Tapi jika UE memilih untuk mengizinkan Georgia bergerak maju, ini adalah pesan bagi pemerintah di Tbilisi bahwa mereka dapat lolos dengan apa pun, kata para kritikus.
Dalam perangkat Georgian Dream: homofobia
Di Georgia, di mana mayoritas adalah Kristen Ortodoks, penerimaan minoritas seksual rendah dan pemerintah telah menggunakan orang LGBTQ + sebagai pengalihan dari masalah yang paling mendesak, seperti melonjaknya harga dan kemiskinan.
“Pemerintah memberi mereka musuh buatan, kambing hitam,” kata co-organizer Tbilisi Pride Festival Tamar Jakeli. “Alih-alih menyelesaikan masalah ekonomi, pemerintah memberi mereka queer untuk dibenci.”
Jadi, sementara Georgia ingin bergabung dengan UE, pemerintah Georgian Dream-nya, tampaknya, ingin lebih memenangkan pemilihan parlemen tahun depan sehingga mereka memutuskan untuk melipatgandakan homofobia.
“Mereka secara aktif mencoba menyabotase pencalonan Georgia di Uni Eropa,” kata salah satu pendiri Tbilisi Pride, Mariam Kvaratskhelia.
Saat bendera Uni Eropa berkibar di depan parlemen Georgia, tepat di bawahnya sebuah salib logam hitam dikibarkan. Itu dipasang oleh grup Alt-Info pada tahun 2021 ketika mereka memukuli puluhan jurnalis dan merobohkan bendera UE selama unjuk rasa homofobik. Meskipun pemerintah Georgia mengembalikan bendera UE, mereka membiarkan salib itu tidak tersentuh.
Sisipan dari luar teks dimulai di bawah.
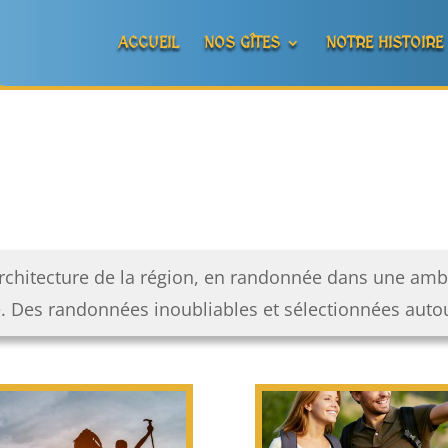
ACCUEIL
NOS GÎTES
NOTRE HISTOIRE
l’architecture de la région, en randonnée dans une am
 Des randonnées inoubliables et sélectionnées autour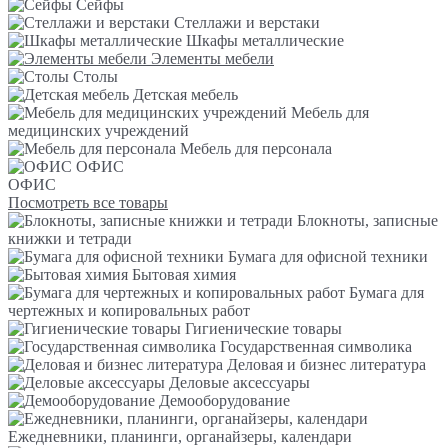
Сейфы
Стеллажи и верстаки
Шкафы металлические
Элементы мебели
Столы
Детская мебель
Мебель для
медицинских учреждений
Мебель для персонала
ОФИС
ОФИС
Посмотреть все товары
Блокноты, записные
книжки и тетради
Бумага для офисной техники
Бытовая химия
Бумага для
чертежных и копировальных работ
Гигиенические товары
Государственная символика
Деловая и бизнес литература
Деловые аксессуары
Демооборудование
Ежедневники, планинги, органайзеры, календари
“Ketika saya melihatnya, bagi saya itu melambangkan kekerasan terhadap kelompok minoritas, serangan terhadap demokrasi Georgia, terhadap warga negara yang damai yang ingin menggunakan hak asasi manusia mereka,” kata Kvaratskhelia.
Saat bersiap untuk mengadakan festival tahunan queer pride di Tbilisi Sabtu lalu, Jakeli, co-organizer, awalnya berharap polisi tidak akan membiarkan kelompok sayap kanan merusak acara mereka, berpikir bahwa pemerintah tidak akan mengambil risiko pencalonan keanggotaan Uni Eropa Georgia. Tetapi hanya beberapa jam sebelum festival dimulai, para hadirin dievakuasi dengan minivan oleh polisi ketika massa yang melakukan kekerasan menyerbu tempat tersebut.
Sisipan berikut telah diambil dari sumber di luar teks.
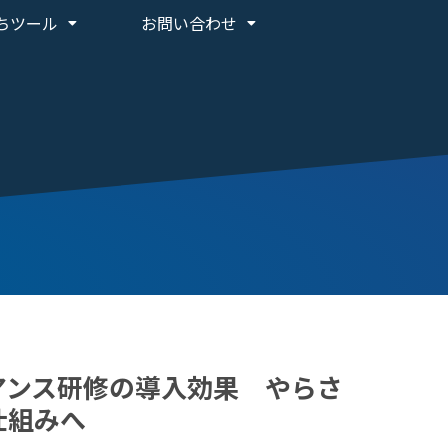
ちツール
お問い合わせ
アンス研修の導入効果 やらさ
仕組みへ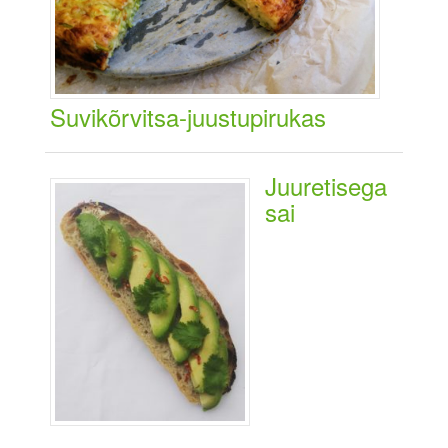
Suvikõrvitsa-juustupirukas
Juuretisega
sai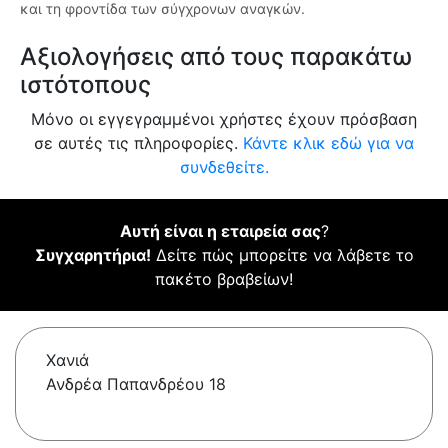
και τη φροντίδα των σύγχρονων αναγκών.
Αξιολογήσεις από τους παρακάτω
ιστότοπους
Μόνο οι εγγεγραμμένοι χρήστες έχουν πρόσβαση
σε αυτές τις πληροφορίες.
Κάντε κλικ εδώ για να
συνδεθείτε.
Αυτή είναι η εταιρεία σας
?
Συγχαρητήρια!
Δείτε πώς μπορείτε να λάβετε το
πακέτο βραβείων!
Χανιά
Ανδρέα Παπανδρέου 18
“Apakah ini hari ketika aku akan dipukuli sampai mati?” Jakeli berkata, pikirnya.
Polisi tidak berbuat banyak untuk menghentikan kekacauan, meskipun ketua parlemen Georgia mengatakan polisi mengatasi tugas mereka dengan baik untuk melindungi aktivis queer.
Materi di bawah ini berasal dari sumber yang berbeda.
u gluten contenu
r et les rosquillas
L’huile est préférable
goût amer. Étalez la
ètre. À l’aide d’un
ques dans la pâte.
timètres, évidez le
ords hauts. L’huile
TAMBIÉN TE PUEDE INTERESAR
“Kelompok-kelompok kekerasan ini secara terbuka pro-Rusia dan mereka juga memiliki hubungan baik dengan pemerintah. … Orang-orang telah mengatakan sebelumnya [the government] secara aktif mencoba untuk menyabot pencalonan Uni Eropa Georgia. Dan sekarang, saya juga percaya,” kata Kvaratskhelia.
Namun dalam kepemimpinan negara, tidak semua orang setuju dengan kebijakan homofobik partai yang berkuasa.
Presiden Georgia Salome Zourabichvili – yang awalnya dipeluk sebagai kandidat independen oleh Georgian Dream tetapi semakin kritis terhadap kebijakan anti-Eropa pemerintah – telah meminta partai yang berkuasa untuk bertanggung jawab atas konsekuensi dari mendorong kekerasan.
Jika pemerintah memutuskan untuk memberi lampu hijau pada undang-undang “propaganda gay” yang diusulkan oleh pemerintah, itu akan menjadi pukulan potensial tidak hanya bagi komunitas queer Georgia tetapi juga ambisi Eropa seluruh negara. Presiden Zourabichvili telah berjanji untuk memveto RUU tersebut jika terlihat siang hari.
“Saya percaya bahwa orang Georgia akan menolak RUU ini dengan cara yang sama seperti mereka menolak undang-undang agen gaya Rusia,” kata Luka Ablotia, seorang sukarelawan Festival Kebanggaan Tbilisi.